The SVG way is doing it if not too bad in terms of CPU. I was surprised the last time I benchmarked it. I would use the SVG method as it gives the best looking results. Did you see the FFT example I posted? You could probably start by hacking that.
Yes, wonderful. Just getting my head around the commands for what to draw into the image…
Related to this, I tried some more things with gentable, and I’m puzzled by something here.
At first I thought that some arguments did not work, e,g, ampRange(). Then I discovered that it does work, but that it depends on the order I type them in.
For example, here it does not work
gentable bounds( 5, 10, 390,200), channel(“pvsplot”), tableNumber(1), tableGridColour(100,100,100,50), tableColour(0,0,200,200), outlineThickness(1), sampleRange(0, 64), ampRange(0,1,-1)
But it works here:
gentable bounds( 5, 10, 390,200), channel(“pvsplot”), tableNumber(1), ampRange(0,1,-1), tableGridColour(100,100,100,50), tableColour(0,0,200,200), outlineThickness(1), sampleRange(0, 64)

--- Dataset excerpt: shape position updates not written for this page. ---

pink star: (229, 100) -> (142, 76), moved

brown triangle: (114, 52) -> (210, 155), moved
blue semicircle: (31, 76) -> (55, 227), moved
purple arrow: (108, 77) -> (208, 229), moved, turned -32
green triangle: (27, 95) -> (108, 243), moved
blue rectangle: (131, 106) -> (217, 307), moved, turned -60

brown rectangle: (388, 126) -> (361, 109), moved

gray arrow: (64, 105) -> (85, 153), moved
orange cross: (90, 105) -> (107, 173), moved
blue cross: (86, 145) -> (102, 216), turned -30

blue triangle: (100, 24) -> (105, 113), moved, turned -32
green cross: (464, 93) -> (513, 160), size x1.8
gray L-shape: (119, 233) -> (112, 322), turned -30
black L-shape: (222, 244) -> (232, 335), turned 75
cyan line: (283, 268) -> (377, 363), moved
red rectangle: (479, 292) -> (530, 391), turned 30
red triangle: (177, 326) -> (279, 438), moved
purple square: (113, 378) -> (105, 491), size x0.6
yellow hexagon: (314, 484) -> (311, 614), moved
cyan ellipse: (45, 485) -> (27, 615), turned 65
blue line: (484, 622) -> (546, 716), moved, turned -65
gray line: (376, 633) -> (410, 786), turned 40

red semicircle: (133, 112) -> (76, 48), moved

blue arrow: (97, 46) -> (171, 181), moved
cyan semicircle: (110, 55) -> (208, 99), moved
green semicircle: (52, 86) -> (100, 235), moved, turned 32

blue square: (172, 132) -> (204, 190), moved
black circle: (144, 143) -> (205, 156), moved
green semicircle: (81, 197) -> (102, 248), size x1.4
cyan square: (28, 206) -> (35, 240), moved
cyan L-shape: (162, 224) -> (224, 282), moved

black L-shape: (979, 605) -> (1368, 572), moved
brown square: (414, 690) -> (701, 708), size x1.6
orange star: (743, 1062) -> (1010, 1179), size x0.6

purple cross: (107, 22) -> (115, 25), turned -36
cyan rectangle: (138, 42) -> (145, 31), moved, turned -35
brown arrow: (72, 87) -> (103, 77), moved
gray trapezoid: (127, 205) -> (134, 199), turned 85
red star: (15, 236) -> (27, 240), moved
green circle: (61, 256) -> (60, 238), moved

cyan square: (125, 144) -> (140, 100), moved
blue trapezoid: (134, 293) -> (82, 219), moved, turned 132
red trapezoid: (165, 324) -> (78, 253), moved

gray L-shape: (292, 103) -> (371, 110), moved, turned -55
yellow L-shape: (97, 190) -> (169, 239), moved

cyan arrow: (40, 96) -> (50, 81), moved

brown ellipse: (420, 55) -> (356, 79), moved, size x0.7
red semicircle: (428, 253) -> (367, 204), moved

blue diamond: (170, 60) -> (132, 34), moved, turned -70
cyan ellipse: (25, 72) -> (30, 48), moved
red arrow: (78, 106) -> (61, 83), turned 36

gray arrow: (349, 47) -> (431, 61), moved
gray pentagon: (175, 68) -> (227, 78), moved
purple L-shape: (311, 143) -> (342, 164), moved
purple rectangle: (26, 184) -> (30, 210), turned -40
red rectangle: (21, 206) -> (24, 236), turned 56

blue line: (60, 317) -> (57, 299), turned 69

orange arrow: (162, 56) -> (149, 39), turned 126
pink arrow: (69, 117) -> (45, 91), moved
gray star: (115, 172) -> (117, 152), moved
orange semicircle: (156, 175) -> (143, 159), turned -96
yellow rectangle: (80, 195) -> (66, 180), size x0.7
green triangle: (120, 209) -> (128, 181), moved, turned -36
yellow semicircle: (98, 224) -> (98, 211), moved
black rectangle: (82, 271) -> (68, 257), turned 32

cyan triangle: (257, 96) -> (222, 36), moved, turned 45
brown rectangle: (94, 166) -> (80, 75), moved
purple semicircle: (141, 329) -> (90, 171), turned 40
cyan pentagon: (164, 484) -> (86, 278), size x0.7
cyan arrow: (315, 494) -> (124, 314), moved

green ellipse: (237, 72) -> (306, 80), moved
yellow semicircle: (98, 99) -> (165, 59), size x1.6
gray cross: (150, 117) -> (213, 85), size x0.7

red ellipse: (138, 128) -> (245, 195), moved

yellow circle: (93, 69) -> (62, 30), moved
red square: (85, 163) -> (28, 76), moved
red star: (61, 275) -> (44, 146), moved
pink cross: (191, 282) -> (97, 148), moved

… and do you have a source where I can read some more details about svgEelement commands?
The forum is the best place. And then any number of SVG related websites. The text that gets passed in is just plain old SVG. Constructing the text in Csound is a bit of a pain but works all the same.
Got it. Thanks.
And what about the order of arguments for gentable?
That’s something I’ll have to investigate next week. I’m away visiting family at the moment
Fwiw, I’d be happy to help with the SVG approach. It would be a good advert for what can be done with it.